Task requirements - Repeat the whole listing, keeping each line as it is.

Data section -
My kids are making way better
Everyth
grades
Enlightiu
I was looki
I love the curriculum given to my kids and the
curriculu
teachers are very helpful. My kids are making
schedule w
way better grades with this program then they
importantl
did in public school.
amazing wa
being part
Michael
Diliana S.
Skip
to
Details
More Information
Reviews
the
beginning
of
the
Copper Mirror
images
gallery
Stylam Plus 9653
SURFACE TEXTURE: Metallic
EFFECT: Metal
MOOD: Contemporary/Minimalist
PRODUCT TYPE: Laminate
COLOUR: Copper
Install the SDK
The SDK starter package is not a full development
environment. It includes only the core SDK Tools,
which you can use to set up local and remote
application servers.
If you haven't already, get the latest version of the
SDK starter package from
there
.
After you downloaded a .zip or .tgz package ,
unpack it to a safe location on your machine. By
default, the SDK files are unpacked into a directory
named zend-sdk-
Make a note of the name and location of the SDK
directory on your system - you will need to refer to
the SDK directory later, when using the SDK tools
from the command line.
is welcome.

Problem solution -
My kids are making way better
Everyth
grades
Enlightiu
I was looki
I love the curriculum given to my kids and the
curriculu
teachers are very helpful. My kids are making
schedule w
way better grades with this program then they
importantl
did in public school.
amazing wa
being part
Michael
Diliana S.
Skip
to
Details
More Information
Reviews
the
beginning
of
the
Copper Mirror
images
gallery
Stylam Plus 9653
SURFACE TEXTURE: Metallic
EFFECT: Metal
MOOD: Contemporary/Minimalist
PRODUCT TYPE: Laminate
COLOUR: Copper
Install the SDK
The SDK starter package is not a full development
environment. It includes only the core SDK Tools,
which you can use to set up local and remote
application servers.
If you haven't already, get the latest version of the
SDK starter package from
there
.
After you downloaded a .zip or .tgz package ,
unpack it to a safe location on your machine. By
default, the SDK files are unpacked into a directory
named zend-sdk-
Make a note of the name and location of the SDK
directory on your system - you will need to refer to
the SDK directory later, when using the SDK tools
from the command line.
is welcome.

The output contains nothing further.